EXERCISE BRIEF » Nothing in the data may be altered as it is transcribed.

Stored dataset items
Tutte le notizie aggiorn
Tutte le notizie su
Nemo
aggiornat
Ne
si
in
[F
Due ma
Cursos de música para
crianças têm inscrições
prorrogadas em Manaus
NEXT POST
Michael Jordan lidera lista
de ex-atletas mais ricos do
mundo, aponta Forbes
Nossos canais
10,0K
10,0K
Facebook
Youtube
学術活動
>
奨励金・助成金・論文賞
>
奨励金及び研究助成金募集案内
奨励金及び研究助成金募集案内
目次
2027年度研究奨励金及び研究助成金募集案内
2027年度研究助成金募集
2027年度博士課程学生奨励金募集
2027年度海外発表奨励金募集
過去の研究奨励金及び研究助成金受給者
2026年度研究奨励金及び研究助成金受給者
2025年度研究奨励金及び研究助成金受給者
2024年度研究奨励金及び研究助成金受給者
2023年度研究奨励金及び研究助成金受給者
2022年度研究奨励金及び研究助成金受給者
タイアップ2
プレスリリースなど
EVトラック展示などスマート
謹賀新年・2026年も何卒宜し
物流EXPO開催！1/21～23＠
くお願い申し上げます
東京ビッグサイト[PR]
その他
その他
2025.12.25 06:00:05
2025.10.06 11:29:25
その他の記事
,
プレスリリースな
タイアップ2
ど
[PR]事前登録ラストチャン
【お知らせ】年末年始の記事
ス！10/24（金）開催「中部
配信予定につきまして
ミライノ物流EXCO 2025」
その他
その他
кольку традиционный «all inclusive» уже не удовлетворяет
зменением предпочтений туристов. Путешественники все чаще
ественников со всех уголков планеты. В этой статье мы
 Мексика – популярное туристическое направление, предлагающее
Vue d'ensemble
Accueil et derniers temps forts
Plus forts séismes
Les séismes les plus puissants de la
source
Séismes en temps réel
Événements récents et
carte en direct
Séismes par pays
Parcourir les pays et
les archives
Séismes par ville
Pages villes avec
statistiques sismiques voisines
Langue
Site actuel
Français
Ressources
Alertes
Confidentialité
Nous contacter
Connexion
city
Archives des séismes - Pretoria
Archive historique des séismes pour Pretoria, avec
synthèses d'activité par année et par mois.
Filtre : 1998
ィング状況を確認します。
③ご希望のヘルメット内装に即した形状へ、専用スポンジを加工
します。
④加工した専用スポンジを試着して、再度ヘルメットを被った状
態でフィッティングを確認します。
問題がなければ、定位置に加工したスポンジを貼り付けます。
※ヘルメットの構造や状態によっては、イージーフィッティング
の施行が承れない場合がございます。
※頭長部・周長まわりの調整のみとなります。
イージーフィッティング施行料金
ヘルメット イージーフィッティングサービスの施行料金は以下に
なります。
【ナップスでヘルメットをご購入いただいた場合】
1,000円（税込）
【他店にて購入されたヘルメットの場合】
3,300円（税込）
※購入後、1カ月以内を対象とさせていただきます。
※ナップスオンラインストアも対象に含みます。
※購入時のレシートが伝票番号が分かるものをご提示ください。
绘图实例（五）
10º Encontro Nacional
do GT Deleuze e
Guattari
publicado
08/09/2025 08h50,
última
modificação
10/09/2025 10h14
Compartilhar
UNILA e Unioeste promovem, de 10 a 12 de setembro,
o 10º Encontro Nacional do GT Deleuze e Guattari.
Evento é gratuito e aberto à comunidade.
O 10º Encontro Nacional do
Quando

RESULT BELOW »
Tutte le notizie aggiorn
Tutte le notizie su
Nemo
aggiornat
Ne
si
in
[F
Due ma
Cursos de música para
crianças têm inscrições
prorrogadas em Manaus
NEXT POST
Michael Jordan lidera lista
de ex-atletas mais ricos do
mundo, aponta Forbes
Nossos canais
10,0K
10,0K
Facebook
Youtube
学術活動
>
奨励金・助成金・論文賞
>
奨励金及び研究助成金募集案内
奨励金及び研究助成金募集案内
目次
2027年度研究奨励金及び研究助成金募集案内
2027年度研究助成金募集
2027年度博士課程学生奨励金募集
2027年度海外発表奨励金募集
過去の研究奨励金及び研究助成金受給者
2026年度研究奨励金及び研究助成金受給者
2025年度研究奨励金及び研究助成金受給者
2024年度研究奨励金及び研究助成金受給者
2023年度研究奨励金及び研究助成金受給者
2022年度研究奨励金及び研究助成金受給者
タイアップ2
プレスリリースなど
EVトラック展示などスマート
謹賀新年・2026年も何卒宜し
物流EXPO開催！1/21～23＠
くお願い申し上げます
東京ビッグサイト[PR]
その他
その他
2025.12.25 06:00:05
2025.10.06 11:29:25
その他の記事
,
プレスリリースな
タイアップ2
ど
[PR]事前登録ラストチャン
【お知らせ】年末年始の記事
ス！10/24（金）開催「中部
配信予定につきまして
ミライノ物流EXCO 2025」
その他
その他
кольку традиционный «all inclusive» уже не удовлетворяет
зменением предпочтений туристов. Путешественники все чаще
ественников со всех уголков планеты. В этой статье мы
 Мексика – популярное туристическое направление, предлагающее
Vue d'ensemble
Accueil et derniers temps forts
Plus forts séismes
Les séismes les plus puissants de la
source
Séismes en temps réel
Événements récents et
carte en direct
Séismes par pays
Parcourir les pays et
les archives
Séismes par ville
Pages villes avec
statistiques sismiques voisines
Langue
Site actuel
Français
Ressources
Alertes
Confidentialité
Nous contacter
Connexion
city
Archives des séismes - Pretoria
Archive historique des séismes pour Pretoria, avec
synthèses d'activité par année et par mois.
Filtre : 1998
ィング状況を確認します。
③ご希望のヘルメット内装に即した形状へ、専用スポンジを加工
します。
④加工した専用スポンジを試着して、再度ヘルメットを被った状
態でフィッティングを確認します。
問題がなければ、定位置に加工したスポンジを貼り付けます。
※ヘルメットの構造や状態によっては、イージーフィッティング
の施行が承れない場合がございます。
※頭長部・周長まわりの調整のみとなります。
イージーフィッティング施行料金
ヘルメット イージーフィッティングサービスの施行料金は以下に
なります。
【ナップスでヘルメットをご購入いただいた場合】
1,000円（税込）
【他店にて購入されたヘルメットの場合】
3,300円（税込）
※購入後、1カ月以内を対象とさせていただきます。
※ナップスオンラインストアも対象に含みます。
※購入時のレシートが伝票番号が分かるものをご提示ください。
绘图实例（五）
10º Encontro Nacional
do GT Deleuze e
Guattari
publicado
08/09/2025 08h50,
última
modificação
10/09/2025 10h14
Compartilhar
UNILA e Unioeste promovem, de 10 a 12 de setembro,
o 10º Encontro Nacional do GT Deleuze e Guattari.
Evento é gratuito e aberto à comunidade.
O 10º Encontro Nacional do
Quando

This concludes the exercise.